Ces résultats inquiétants ne brossent pourtant qu’une part du tableau. « Il n’a été possible de prendre en compte qu’une partie des substances pertinentes, ajoute-t-il. Ne sont pas pris en compte dans cette analyse les polluants à longue durée de vie dont on connaît les effets néfastes sur le développement du cerveau, comme le mercure, le cadmium, le plomb, les fluorures et les pesticides organophosphorés. » Leur inclusion aurait conduit, conclut M. Kortenkamp, « à des effets encore plus prononcés ».
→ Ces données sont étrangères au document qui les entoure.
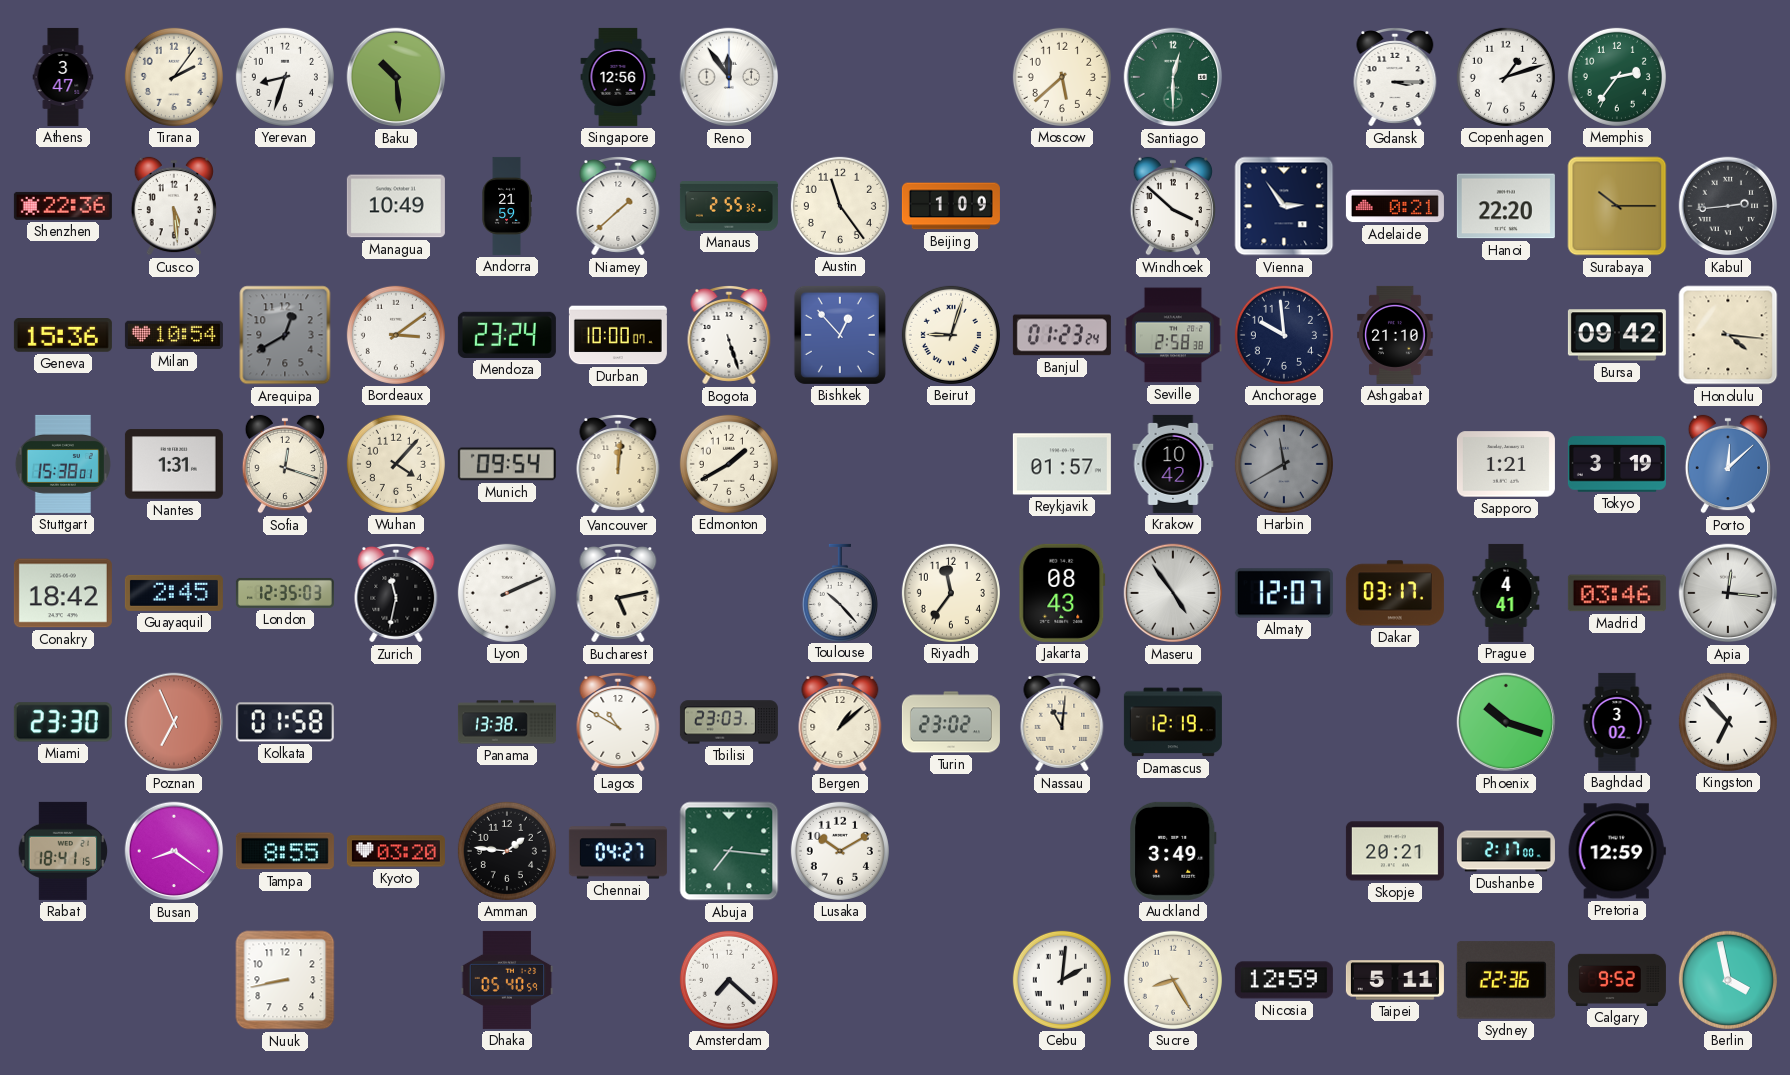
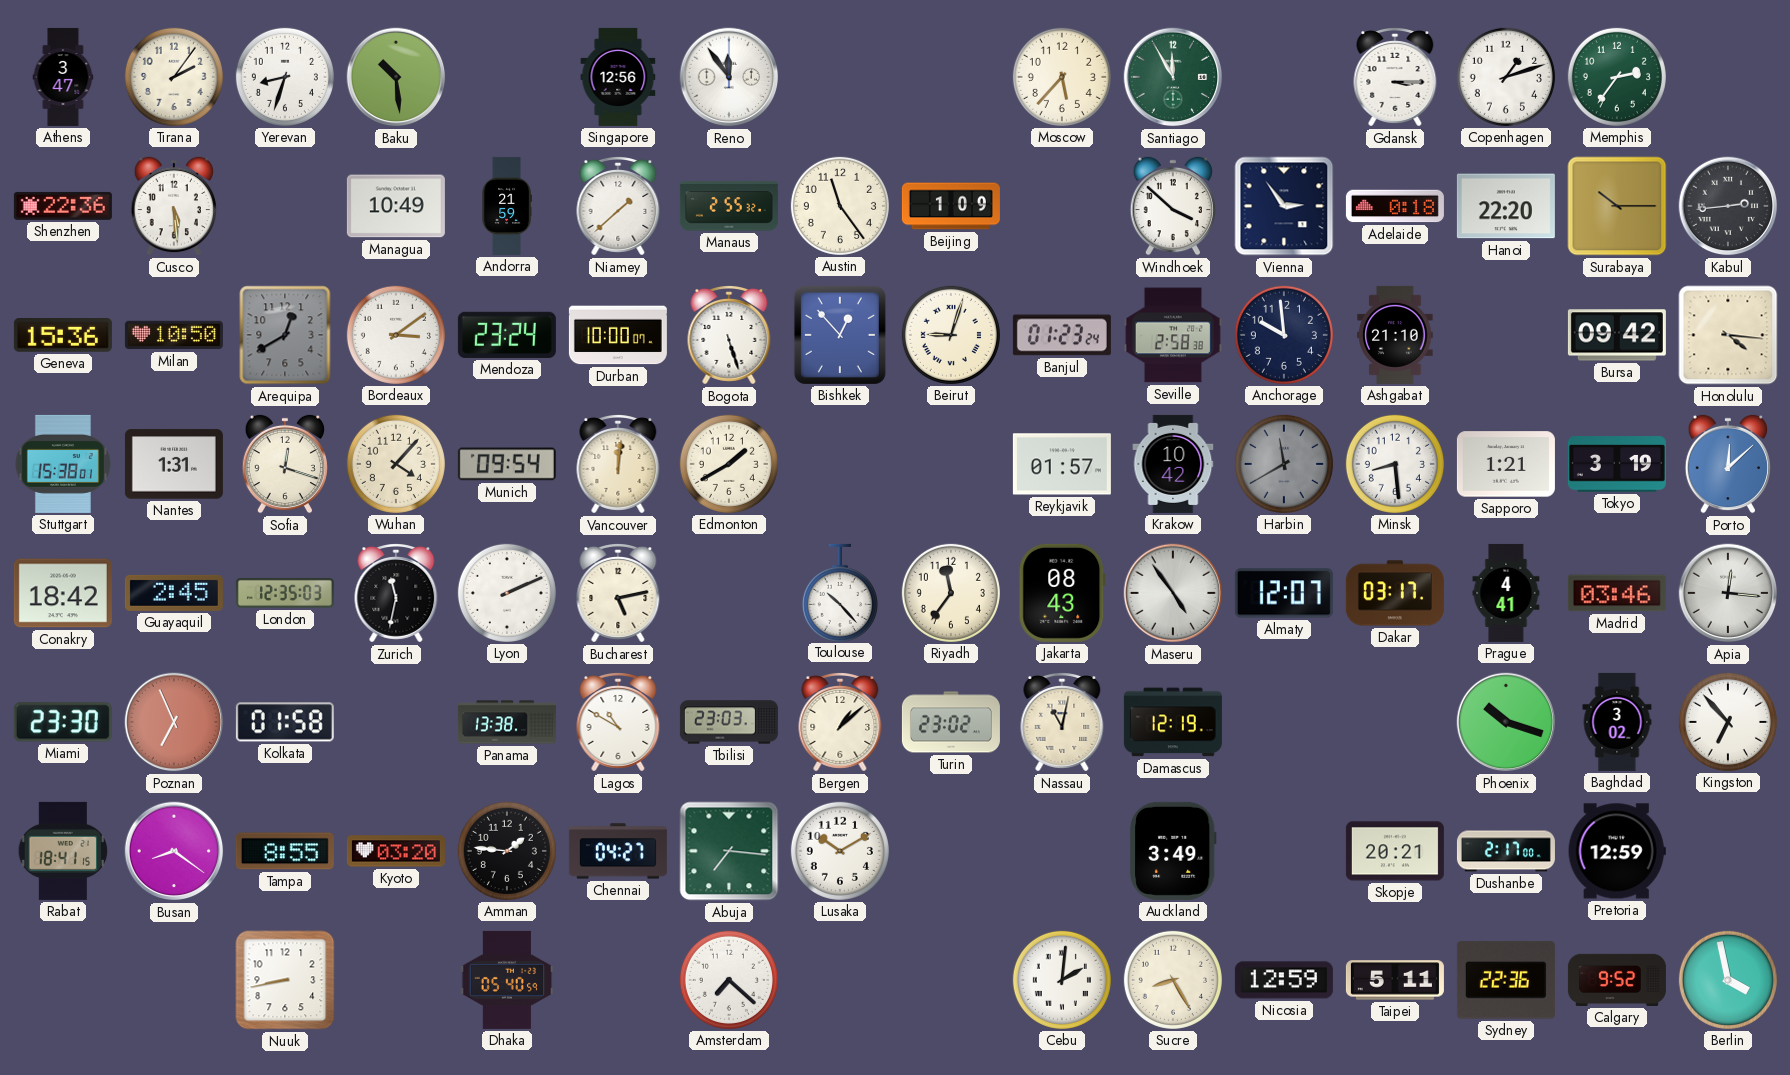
Moscow: 5:38 -> 5:37
Santiago: 12:30 -> 11:55
Adelaide: 0:21 -> 0:18
Milan: 10:54 -> 10:50
Minsk: none -> 8:29
Nassau: 11:01 -> 11:02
Au reste, l’étude en cours sur la cohorte suédoise n’a pas livré tous ses résultats. « Au total, trois mélanges ont été identifiés, explique Jean-Baptiste Fini. Ces travaux publiés par Science ne concernent que le mélange dont les effets ont été montrés sur le développement cérébral. Deux autres cocktails, le premier ayant des effets sur le métabolisme et le second sur la différenciation sexuelle et la fertilité, feront l’objet d’autres publications. »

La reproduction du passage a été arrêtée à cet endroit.